Show every line of the data that contains the string "misetas".

**********

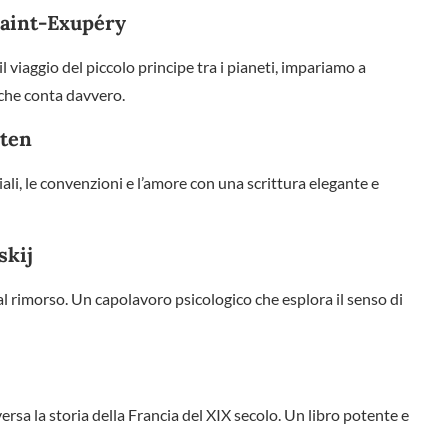
 Saint-Exupéry
l viaggio del piccolo principe tra i pianeti, impariamo a
 che conta davvero.
sten
li, le convenzioni e l’amore con una scrittura elegante e
skij
l rimorso. Un capolavoro psicologico che esplora il senso di
versa la storia della Francia del XIX secolo. Un libro potente e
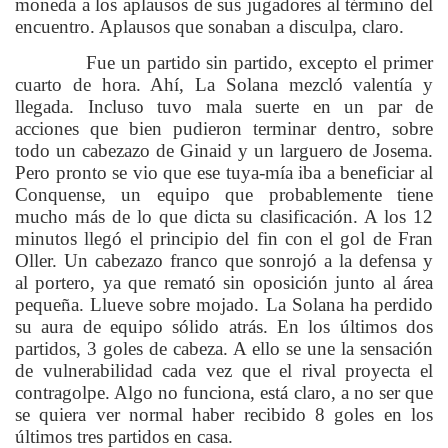
moneda a los aplausos de sus jugadores al término del
encuentro. Aplausos que sonaban a disculpa, claro.
Fue un partido sin partido, excepto el primer
cuarto de hora. Ahí, La Solana mezcló valentía y
llegada. Incluso tuvo mala suerte en un par de
acciones que bien pudieron terminar dentro, sobre
todo un cabezazo de Ginaid y un larguero de Josema.
Pero pronto se vio que ese tuya-mía iba a beneficiar al
Conquense, un equipo que probablemente tiene
mucho más de lo que dicta su clasificación. A los 12
minutos llegó el principio del fin con el gol de Fran
Oller. Un cabezazo franco que sonrojó a la defensa y
al portero, ya que remató sin oposición junto al área
pequeña. Llueve sobre mojado. La Solana ha perdido
su aura de equipo sólido atrás. En los últimos dos
partidos, 3 goles de cabeza. A ello se une la sensación
de vulnerabilidad cada vez que el rival proyecta el
contragolpe. Algo no funciona, está claro, a no ser que
se quiera ver normal haber recibido 8 goles en los
últimos tres partidos en casa.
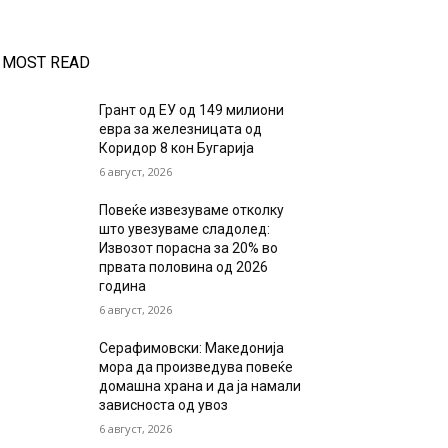
MOST READ
Грант од ЕУ од 149 милиони
евра за железницата од
Коридор 8 кон Бугарија
6 август, 2026
Повеќе извезуваме отколку
што увезуваме сладолед:
Извозот порасна за 20% во
првата половина од 2026
година
6 август, 2026
Серафимовски: Македонија
мора да произведува повеќе
домашна храна и да ја намали
зависноста од увоз
6 август, 2026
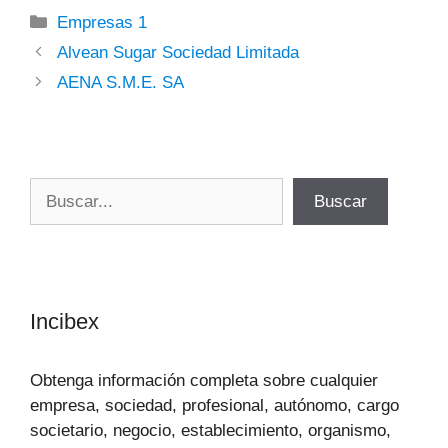
Categorías
Empresas 1
Alvean Sugar Sociedad Limitada
AENA S.M.E. SA
Buscar
Buscar
Incibex
Obtenga información completa sobre cualquier
empresa, sociedad, profesional, autónomo, cargo
societario, negocio, establecimiento, organismo,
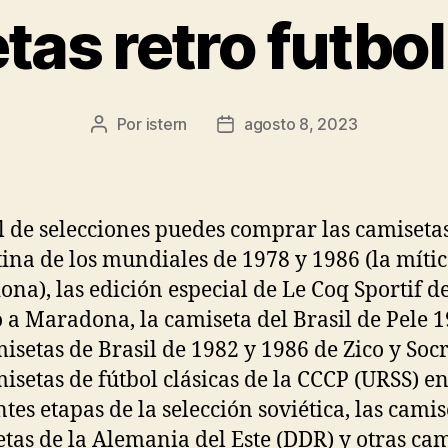
tas retro futbol
Por
istern
agosto 8, 2023
Autor
Fecha
de
de
la
la
entrada
entrada
l de selecciones puedes comprar las camiseta
ina de los mundiales de 1978 y 1986 (la mític
na), las edición especial de Le Coq Sportif d
o a Maradona, la camiseta del Brasil de Pele 
misetas de Brasil de 1982 y 1986 de Zico y Socr
misetas de fútbol clásicas de la CCCP (URSS) e
ntes etapas de la selección soviética, las camis
tas de la Alemania del Este (DDR) y otras cam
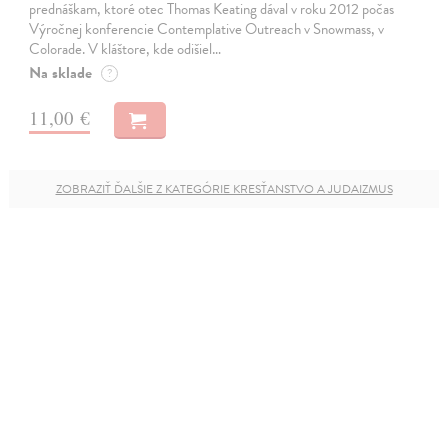
prednáškam, ktoré otec Thomas Keating dával v roku 2012 počas
Výročnej konferencie Contemplative Outreach v Snowmass, v
Colorade. V kláštore, kde odišiel…
Na sklade
?
11,00 €
ZOBRAZIŤ ĎALŠIE Z KATEGÓRIE KRESŤANSTVO A JUDAIZMUS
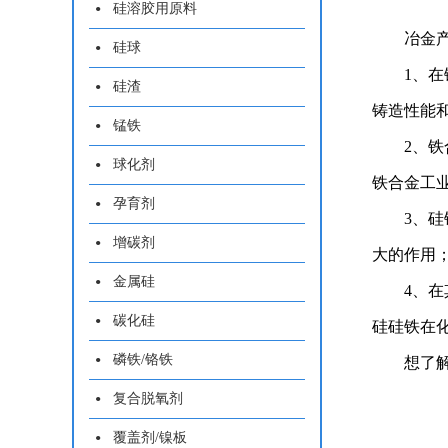
硅溶胶用原料
冶金
硅球
1、
硅渣
铸造性能
锰铁
2、
球化剂
铁合金工
孕育剂
3、
增碳剂
大的作用
金属硅
4、
碳化硅
硅硅铁在
磷铁/铬铁
想了
复合脱氧剂
覆盖剂/镍板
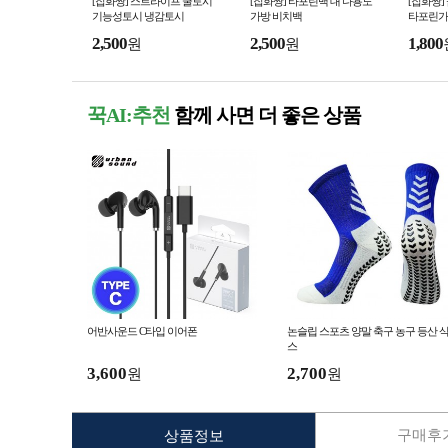
[잡화짱] 스트라이프 쿨토시
[잡화짱] 타포린백 대 다용도
[잡화짱]
기능성토시 냉감토시
가방 비치백
타포린가
2,500
2,500
1,800
원
원
꾹AI:추천
함께 사면 더 좋은 상품
어반사운드 C타입 이어폰
논슬립 스포츠 양말 축구 농구 등산 
스
3,600
2,700
원
원
구매후기
상품정보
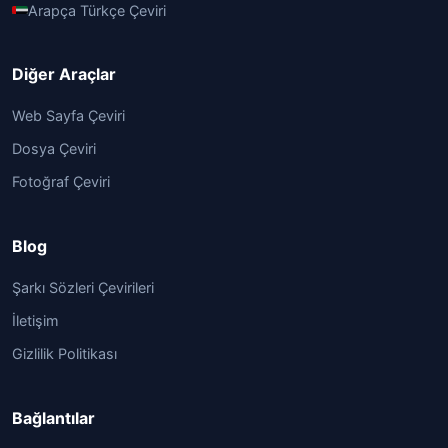
Arapça Türkçe Çeviri
Diğer Araçlar
Web Sayfa Çeviri
Dosya Çeviri
Fotoğraf Çeviri
Blog
Şarkı Sözleri Çevirileri
İletişim
Gizlilik Politikası
Bağlantılar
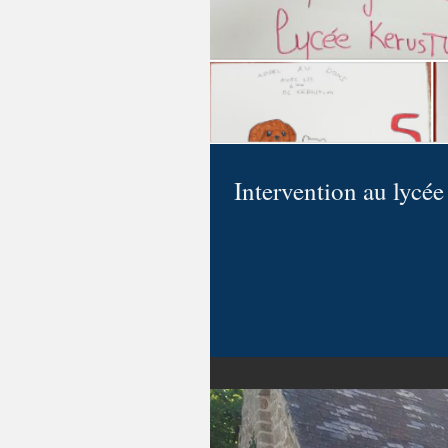
Intervention au lycé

**********

**Response for this exercise:**
misetas de Brasil de 1982 y 1986 de Zico y Socr
misetas de fútbol clásicas de la CCCP (URSS) e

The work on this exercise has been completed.